Ian Anderson
Adjunct Instructor
 

College of Emergency Preparedness, Homeland Security and Cybersecurity Rockefeller College


 

Introduction

Ian Anderson currently serves as an Adjunct Professor in the College of Emergency Preparedness, Homeland Security and Cybersecurity and Rockefeller College at the University at Albany. Mr. Anderson’s research focuses on terrorism – with a specific interest in the global jihadist movement, terrorist networks, terrorist strategy and tactics, radicalization, and counter terrorism. Mr. Anderson also currently serves as a practitioner as a counter terrorism intelligence analyst at the New York State Intelligence Center (NYSIC), New York State’s designated fusion center. Prior to his work at the NYSIC, Mr. Anderson worked as research director for the Project on Violent Conflict at the University at Albany, leading research on the Big Allied And Dangerous (BAAD) project as well as having been involved in multiple other research projects funded by the Defense Advanced Research Projects Agency (DARPA), Defense Threat Reduction Agency (DTRA), the Department of Homeland Security (DHS), the National Science Foundation (NSF), and the Office of Naval Research (ONR).
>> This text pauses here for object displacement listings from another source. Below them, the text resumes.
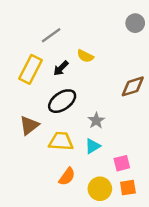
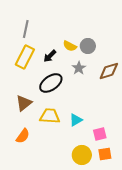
gray circle: (135, 23) -> (88, 46), moved
gray line: (51, 35) -> (26, 29), moved, turned -42
gray star: (96, 121) -> (79, 68), moved
orange semicircle: (67, 177) -> (23, 136), moved

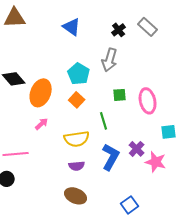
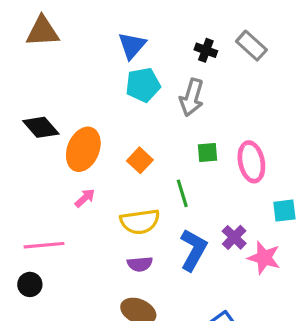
blue triangle: (72, 27) -> (132, 46), turned 36
black cross: (119, 30) -> (206, 50), turned -32
cyan pentagon: (79, 74) -> (143, 85), moved, turned 30

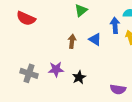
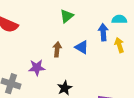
purple star: (56, 69) -> (37, 68), moved

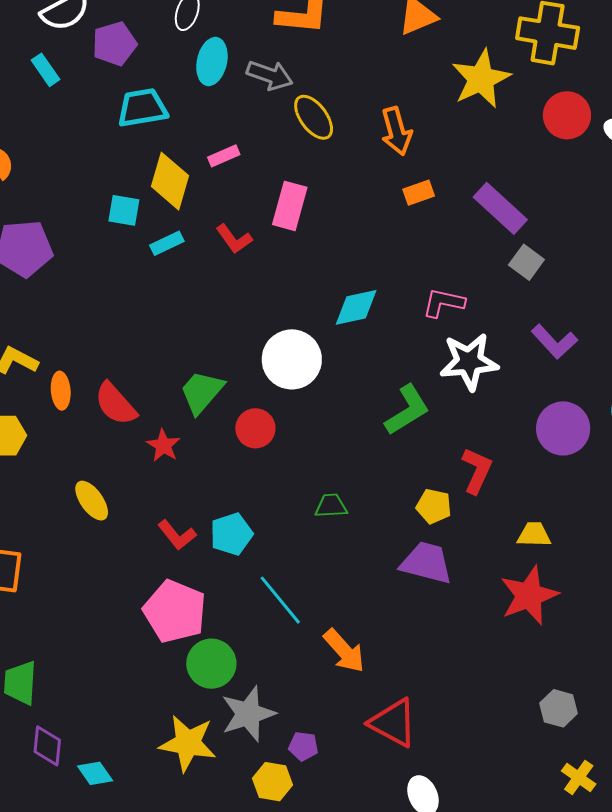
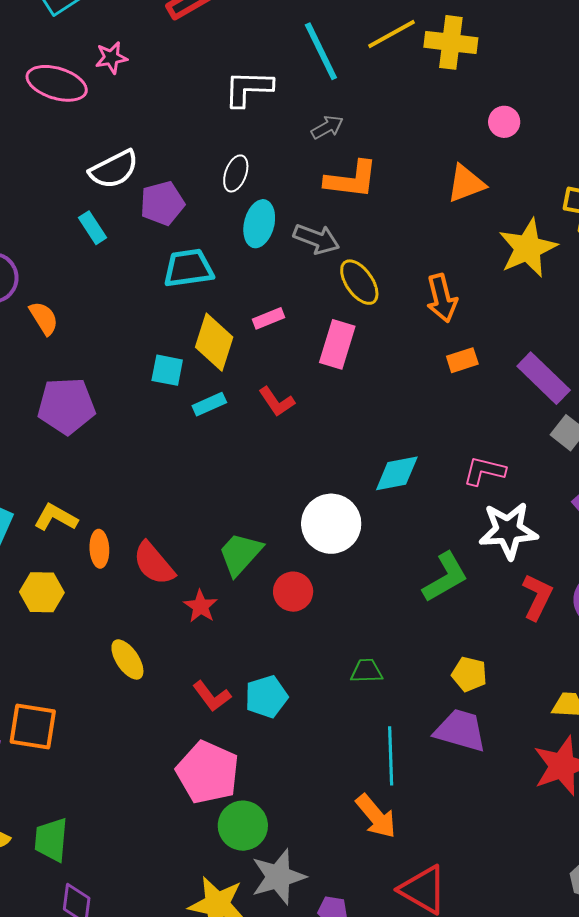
pink rectangle: (290, 206) -> (337, 344), moved
red L-shape: (477, 471) -> (537, 597), moved
cyan line: (280, 600) -> (391, 756), moved, turned 36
Mr. Anderson graduated from the University at Albany with a B.A. in political science in 2007 and a M.P.A. with a concentration in Homeland Security in 2009. During his time as a student at the University at Albany, Mr. Anderson was twice awarded an undergraduate research program position with the Consortium for the Study of Terrorism and Responses to Terrorism (START), a DHS funded Center of Excellence based out of the University of Maryland (UMD).

CEHC Courses Taught

CEHC 343 - Homeland Security

CEHC 554- Terrorism and Political Violence

CEHC Areas of Expertise

Homeland Security

Counter Terrorism

CEHC Research Interests

Mr. Anderson is specifically interested in the global jihadist movement, which includes al-Qa’ida, the Islamic State, their affiliated organizations, and homegrown violent extremists (HVE) inspired to commit lone offender terrorism on behalf of those groups. Mr. Anderson is also interested in the choice and evolution of terrorist strategies and tactics, including but not limited to networking with other terrorist organizations, use of suicide attacks, and choice of targets of violence.